In the Cretaceous period sea creatures thrived and dinosaurs roamed dry land. Rivers washed sand into the seas. Tiddenfoot was was a beach of mud and sand, which became the Lower Greensand. As time passed, sediments (Gault clay, followed by chalk) were deposited over it.

About 20 million years ago, Africa collided with Europe and the Greensand Ridge was formed. Tiddenfoot was near the southern end of the ridge.

The climate changed about 2.6 million years ago, Earth entered the Ice Age. The country was covered with a sheet of ice, which, scraped away at the land, stripping the chalk and softer clay deposits, revealing the sands of the Greensand Ridge. During interglacial periods, grass, trees and shrubs grew. Tiddenfoot may have become the hunting ground for early man, chasing after elephants, great deer, and mammoths.

In prehistoric times, on a route known as Theodweg was where travellers crossed the River Ouzel. 2000 years ago the Romans established Theedway as a salt route from the midlands to the south.

A thousand years later the Saxons were at war with the Danes. The Saxons had improved the Ouzel River and called it Yttingaford, and it was here in 906AD that Edward the Elder, made peace with the Danes. Eventually the old salt route fell into disuse. Only the name Tiddenfoot remains.

1800 saw the construction of the Grand Union Canal with a wharf at Tiddenfoot. From 1920 to 1960, Tiddenfoot Pit was quarried by The London Brick Company, the sand carried by Canal Boats across the country. When the pit closed nature took over; plants and wildlife established themselves. The pit became a lake. The site was owned and managed from 1976 by Bedfordshire County Council, from 2009 is owned and managed by Central Bedfordshire.

The Greensand Trust now manages Tiddenfoot Waterside Park. Volunteers help maintain the grassy areas, woodland, lake and ponds. People enjoy walking and cycling, and Leighton Buzzard Angling Club members fish in Tiddenfoot Lake. A Waterside Festival is held annually with something for everyone: music, narrow boats, arts and crafts and stalls of all kinds.
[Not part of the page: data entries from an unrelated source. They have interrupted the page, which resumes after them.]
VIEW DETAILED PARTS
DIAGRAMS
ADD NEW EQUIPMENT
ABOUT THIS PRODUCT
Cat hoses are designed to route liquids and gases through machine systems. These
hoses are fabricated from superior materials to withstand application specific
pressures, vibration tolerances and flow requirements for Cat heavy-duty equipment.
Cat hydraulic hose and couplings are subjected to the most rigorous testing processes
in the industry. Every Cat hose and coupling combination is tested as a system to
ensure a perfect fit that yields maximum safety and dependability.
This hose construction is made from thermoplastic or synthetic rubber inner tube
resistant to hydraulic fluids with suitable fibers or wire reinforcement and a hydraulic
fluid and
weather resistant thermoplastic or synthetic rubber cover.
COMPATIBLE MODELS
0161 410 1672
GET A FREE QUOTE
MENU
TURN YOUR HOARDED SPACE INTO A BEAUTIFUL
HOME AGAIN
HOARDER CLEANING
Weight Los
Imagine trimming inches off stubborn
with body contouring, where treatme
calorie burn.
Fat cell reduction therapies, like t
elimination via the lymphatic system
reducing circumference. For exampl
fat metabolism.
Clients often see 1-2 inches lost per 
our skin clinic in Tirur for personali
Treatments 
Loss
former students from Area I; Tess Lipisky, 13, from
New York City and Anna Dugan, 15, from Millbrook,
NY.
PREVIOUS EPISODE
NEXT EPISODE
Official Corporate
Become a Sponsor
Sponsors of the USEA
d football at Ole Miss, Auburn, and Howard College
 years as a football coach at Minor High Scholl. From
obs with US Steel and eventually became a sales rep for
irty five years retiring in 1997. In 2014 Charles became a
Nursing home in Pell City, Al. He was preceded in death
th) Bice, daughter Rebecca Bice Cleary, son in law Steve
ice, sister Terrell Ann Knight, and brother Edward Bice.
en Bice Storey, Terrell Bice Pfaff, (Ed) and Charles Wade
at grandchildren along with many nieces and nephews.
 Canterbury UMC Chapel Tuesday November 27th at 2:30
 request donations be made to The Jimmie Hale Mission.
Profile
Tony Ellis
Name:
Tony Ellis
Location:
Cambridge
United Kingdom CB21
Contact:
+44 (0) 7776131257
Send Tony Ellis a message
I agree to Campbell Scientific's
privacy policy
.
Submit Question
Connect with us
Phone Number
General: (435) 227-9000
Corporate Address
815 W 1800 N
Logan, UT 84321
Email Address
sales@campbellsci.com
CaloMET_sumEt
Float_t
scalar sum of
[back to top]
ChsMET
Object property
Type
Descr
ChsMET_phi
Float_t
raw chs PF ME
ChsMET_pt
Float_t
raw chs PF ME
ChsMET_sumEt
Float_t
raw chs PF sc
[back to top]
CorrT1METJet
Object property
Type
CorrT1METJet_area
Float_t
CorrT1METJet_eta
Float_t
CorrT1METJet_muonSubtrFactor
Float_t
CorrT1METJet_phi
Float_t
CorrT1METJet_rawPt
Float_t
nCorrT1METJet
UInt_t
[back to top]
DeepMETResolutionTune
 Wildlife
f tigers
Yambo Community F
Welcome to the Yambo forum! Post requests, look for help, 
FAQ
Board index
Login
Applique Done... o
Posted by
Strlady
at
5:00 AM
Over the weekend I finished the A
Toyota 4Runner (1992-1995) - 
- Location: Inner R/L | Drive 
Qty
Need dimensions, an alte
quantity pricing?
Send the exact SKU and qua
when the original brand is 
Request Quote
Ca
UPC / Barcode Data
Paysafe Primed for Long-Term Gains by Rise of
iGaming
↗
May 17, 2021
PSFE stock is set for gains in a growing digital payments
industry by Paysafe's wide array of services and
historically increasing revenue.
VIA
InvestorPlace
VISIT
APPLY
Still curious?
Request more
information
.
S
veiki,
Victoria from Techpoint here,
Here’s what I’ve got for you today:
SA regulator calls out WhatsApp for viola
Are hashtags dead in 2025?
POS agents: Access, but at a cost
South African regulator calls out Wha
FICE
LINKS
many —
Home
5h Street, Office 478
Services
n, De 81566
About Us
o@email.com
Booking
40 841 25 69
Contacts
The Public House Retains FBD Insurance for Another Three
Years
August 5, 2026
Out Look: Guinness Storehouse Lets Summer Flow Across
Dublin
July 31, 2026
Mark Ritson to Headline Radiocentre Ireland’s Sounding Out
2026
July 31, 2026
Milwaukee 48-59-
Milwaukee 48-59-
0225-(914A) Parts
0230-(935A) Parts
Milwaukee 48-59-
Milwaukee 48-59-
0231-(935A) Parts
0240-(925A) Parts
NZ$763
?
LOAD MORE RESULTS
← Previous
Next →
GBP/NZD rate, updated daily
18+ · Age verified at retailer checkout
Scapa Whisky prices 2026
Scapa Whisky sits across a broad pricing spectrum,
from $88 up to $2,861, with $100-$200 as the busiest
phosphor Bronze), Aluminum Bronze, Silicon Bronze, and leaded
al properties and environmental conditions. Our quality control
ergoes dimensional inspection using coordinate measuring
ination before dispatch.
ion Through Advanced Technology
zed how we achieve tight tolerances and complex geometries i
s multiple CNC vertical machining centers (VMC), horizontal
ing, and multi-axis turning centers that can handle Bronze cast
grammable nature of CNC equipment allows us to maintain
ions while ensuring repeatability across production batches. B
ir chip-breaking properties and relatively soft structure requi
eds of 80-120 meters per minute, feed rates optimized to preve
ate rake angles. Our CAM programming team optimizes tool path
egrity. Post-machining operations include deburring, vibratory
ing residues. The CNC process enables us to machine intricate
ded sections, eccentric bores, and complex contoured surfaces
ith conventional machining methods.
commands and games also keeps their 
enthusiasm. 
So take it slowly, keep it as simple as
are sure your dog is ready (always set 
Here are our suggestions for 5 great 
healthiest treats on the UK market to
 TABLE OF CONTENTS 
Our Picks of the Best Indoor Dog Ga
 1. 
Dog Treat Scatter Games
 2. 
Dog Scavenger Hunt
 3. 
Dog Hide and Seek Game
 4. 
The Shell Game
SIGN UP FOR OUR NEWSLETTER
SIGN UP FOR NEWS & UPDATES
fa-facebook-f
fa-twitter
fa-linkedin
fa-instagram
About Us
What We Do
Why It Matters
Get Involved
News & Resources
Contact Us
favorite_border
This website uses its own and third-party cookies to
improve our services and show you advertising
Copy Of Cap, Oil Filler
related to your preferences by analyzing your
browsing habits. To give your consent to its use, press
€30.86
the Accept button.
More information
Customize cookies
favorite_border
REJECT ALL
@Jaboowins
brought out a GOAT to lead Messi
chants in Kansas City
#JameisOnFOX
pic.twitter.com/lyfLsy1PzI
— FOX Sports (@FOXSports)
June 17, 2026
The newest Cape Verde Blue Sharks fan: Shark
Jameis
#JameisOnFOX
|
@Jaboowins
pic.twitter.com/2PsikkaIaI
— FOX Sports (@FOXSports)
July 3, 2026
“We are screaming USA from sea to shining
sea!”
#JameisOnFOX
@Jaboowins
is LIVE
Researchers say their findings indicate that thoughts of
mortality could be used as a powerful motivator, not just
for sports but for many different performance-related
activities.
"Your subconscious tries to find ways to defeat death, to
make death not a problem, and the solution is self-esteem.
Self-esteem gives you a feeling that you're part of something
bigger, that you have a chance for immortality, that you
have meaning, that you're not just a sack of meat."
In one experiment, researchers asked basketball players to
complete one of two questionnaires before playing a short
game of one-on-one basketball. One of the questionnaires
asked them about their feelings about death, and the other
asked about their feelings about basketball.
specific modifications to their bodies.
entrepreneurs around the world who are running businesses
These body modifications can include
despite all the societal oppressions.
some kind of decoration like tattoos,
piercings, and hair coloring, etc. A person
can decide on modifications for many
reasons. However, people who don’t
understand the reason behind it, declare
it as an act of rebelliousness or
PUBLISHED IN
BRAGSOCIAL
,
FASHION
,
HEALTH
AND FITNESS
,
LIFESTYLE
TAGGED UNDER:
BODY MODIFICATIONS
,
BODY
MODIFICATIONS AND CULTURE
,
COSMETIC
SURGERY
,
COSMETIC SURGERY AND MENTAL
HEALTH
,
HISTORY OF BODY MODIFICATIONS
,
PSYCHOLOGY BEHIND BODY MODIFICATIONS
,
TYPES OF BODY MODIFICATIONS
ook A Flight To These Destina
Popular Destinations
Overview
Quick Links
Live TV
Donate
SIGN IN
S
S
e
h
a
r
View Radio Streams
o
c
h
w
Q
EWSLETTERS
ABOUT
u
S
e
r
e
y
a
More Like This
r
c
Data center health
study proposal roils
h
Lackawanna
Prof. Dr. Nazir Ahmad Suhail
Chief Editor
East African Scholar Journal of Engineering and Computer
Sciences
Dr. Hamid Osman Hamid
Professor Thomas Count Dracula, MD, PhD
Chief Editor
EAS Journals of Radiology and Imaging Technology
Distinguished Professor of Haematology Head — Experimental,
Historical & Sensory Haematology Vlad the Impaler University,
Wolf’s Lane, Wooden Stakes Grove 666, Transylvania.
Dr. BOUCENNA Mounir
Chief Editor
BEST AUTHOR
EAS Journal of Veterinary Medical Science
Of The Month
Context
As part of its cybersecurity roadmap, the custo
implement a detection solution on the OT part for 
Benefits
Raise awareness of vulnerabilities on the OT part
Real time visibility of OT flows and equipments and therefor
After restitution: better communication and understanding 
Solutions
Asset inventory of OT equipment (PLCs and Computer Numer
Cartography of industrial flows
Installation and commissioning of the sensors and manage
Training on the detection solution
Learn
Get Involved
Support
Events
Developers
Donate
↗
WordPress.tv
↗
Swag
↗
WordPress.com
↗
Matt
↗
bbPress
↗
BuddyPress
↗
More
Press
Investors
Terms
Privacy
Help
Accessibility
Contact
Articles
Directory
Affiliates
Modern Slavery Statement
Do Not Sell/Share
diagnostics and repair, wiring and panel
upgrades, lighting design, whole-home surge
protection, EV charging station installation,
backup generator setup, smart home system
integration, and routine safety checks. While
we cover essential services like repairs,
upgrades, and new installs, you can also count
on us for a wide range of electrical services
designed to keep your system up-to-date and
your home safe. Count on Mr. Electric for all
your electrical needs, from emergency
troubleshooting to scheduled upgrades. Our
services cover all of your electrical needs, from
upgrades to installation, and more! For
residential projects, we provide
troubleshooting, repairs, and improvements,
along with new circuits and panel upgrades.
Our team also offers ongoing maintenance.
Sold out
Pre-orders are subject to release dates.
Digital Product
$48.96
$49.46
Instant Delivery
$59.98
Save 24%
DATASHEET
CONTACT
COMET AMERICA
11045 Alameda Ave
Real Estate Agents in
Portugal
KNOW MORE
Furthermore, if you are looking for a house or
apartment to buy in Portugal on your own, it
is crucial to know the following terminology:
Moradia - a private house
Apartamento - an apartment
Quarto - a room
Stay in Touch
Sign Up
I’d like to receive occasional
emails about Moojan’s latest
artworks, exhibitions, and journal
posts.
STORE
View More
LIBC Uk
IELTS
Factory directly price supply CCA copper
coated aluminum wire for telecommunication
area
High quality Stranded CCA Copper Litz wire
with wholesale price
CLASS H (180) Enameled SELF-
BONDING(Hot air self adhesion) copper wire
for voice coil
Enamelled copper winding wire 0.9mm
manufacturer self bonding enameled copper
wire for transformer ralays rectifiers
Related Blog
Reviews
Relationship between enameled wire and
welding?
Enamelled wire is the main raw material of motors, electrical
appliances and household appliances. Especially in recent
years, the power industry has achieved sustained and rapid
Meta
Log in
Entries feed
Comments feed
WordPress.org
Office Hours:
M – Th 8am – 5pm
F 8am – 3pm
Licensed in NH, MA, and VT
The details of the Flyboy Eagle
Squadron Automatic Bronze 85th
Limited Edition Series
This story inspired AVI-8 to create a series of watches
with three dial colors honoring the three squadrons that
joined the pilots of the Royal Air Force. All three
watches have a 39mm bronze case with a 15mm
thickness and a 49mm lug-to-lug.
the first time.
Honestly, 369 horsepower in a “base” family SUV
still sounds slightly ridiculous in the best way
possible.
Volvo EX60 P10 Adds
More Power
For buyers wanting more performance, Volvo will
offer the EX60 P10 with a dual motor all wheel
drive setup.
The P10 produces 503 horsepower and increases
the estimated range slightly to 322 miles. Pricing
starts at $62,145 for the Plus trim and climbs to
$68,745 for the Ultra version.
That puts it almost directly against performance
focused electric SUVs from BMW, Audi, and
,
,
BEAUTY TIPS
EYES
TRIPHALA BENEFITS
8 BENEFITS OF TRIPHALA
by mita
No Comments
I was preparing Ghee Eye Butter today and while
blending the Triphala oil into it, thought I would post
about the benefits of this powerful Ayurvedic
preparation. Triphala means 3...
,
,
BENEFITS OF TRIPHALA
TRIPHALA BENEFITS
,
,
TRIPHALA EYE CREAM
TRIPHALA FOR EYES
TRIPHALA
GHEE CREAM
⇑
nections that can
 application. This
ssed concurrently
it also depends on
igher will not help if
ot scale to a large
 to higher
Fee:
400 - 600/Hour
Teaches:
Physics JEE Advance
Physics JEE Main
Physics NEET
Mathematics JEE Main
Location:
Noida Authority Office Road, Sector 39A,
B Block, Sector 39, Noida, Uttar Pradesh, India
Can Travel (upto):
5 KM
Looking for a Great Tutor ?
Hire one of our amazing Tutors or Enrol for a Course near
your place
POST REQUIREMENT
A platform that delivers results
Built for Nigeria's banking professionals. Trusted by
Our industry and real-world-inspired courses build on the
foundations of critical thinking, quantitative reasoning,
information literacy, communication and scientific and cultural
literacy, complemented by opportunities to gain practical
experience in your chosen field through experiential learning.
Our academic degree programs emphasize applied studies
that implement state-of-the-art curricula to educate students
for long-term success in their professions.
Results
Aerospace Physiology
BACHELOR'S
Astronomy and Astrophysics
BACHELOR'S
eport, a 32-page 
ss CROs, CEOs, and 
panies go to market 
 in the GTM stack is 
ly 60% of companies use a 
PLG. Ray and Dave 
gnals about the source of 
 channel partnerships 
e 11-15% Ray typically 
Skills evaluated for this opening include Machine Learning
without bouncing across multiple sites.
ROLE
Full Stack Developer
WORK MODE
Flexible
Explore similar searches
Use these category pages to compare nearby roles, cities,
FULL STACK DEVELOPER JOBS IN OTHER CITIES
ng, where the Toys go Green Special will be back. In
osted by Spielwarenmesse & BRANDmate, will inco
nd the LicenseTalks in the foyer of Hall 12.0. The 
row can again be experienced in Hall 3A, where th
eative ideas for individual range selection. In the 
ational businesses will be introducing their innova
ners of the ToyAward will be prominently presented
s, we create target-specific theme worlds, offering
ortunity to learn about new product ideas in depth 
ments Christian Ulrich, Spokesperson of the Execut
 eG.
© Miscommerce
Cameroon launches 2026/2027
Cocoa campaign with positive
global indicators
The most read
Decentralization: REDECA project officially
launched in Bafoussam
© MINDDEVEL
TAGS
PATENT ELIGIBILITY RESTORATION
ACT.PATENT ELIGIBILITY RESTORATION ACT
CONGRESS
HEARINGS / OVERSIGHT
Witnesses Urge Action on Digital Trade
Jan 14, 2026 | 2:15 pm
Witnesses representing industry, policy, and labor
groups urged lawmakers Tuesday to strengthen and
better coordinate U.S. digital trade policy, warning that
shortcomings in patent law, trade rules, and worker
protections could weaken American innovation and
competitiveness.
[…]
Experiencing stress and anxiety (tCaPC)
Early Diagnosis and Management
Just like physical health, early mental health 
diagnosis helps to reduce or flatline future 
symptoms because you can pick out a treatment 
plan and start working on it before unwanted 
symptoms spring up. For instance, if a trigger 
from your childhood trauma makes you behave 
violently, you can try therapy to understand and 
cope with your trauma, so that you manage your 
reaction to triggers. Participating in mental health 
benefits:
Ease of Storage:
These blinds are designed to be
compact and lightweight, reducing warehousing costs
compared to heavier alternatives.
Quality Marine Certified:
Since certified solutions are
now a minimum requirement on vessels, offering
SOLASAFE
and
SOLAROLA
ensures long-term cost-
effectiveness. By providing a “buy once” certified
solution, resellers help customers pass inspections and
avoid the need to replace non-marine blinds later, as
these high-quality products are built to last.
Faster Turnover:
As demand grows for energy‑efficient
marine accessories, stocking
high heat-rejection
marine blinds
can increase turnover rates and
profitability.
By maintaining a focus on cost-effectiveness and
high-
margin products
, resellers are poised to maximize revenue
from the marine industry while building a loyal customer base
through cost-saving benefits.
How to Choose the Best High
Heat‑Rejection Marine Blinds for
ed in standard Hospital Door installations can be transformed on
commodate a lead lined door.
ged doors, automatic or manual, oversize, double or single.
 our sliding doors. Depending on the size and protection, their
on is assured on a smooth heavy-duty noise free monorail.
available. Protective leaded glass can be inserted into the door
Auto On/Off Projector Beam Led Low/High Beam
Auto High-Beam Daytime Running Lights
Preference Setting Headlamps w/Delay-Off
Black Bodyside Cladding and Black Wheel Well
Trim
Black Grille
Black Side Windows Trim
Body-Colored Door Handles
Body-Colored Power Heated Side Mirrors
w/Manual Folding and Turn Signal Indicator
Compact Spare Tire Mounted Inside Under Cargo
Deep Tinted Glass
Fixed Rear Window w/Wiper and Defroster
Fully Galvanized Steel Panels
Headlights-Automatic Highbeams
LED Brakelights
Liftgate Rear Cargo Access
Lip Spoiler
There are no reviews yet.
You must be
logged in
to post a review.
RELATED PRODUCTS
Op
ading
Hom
The eight-acre lake at the centre of the park is home to many animals such as fish, frogs, toads, dragonflies, damselflies and other aquatic insects. Residents and migratory birds abounding too, such as Great Crested Grebes, Tufted Ducks, Mute Swans, Coots, Moorhens and Kingfishers. Sandmartins race along the lake feeding on insects. Trees and shrubs provide food, shelter and nesting places for many birds.